#### EXERCISE GOAL
Lines in the data below that contain the word "มหาสารคาม" are to be copied.

----- TASK DATA -----

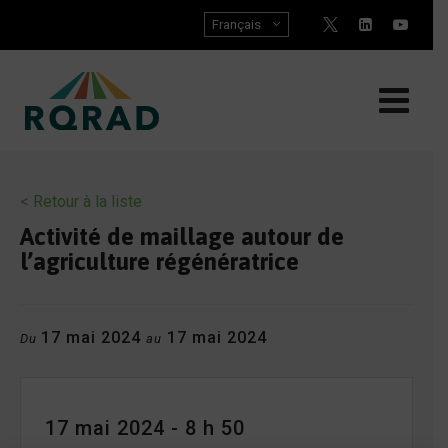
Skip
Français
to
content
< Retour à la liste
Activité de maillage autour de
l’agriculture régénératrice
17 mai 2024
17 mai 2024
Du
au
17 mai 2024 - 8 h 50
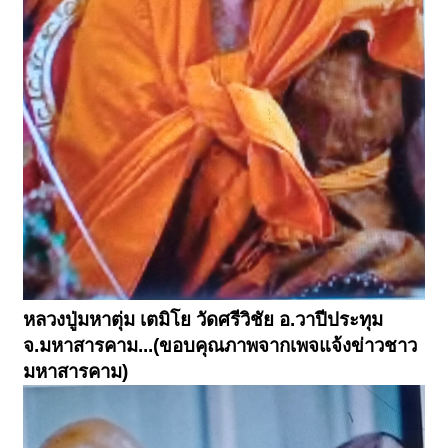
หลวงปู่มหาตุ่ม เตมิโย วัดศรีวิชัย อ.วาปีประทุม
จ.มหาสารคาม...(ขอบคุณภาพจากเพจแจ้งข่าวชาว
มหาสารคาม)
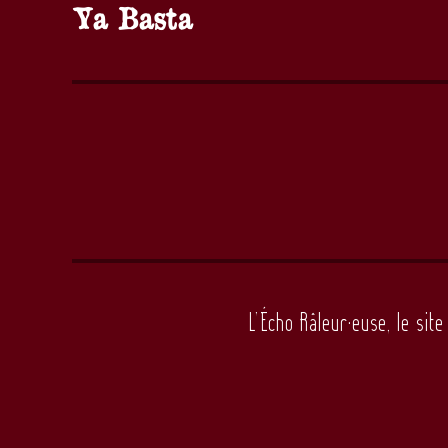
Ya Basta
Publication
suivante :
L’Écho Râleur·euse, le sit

-----

#### SOLUTION FOR THIS TASK
จ.มหาสารคาม...(ขอบคุณภาพจากเพจแจ้งข่าวชาว
มหาสารคาม)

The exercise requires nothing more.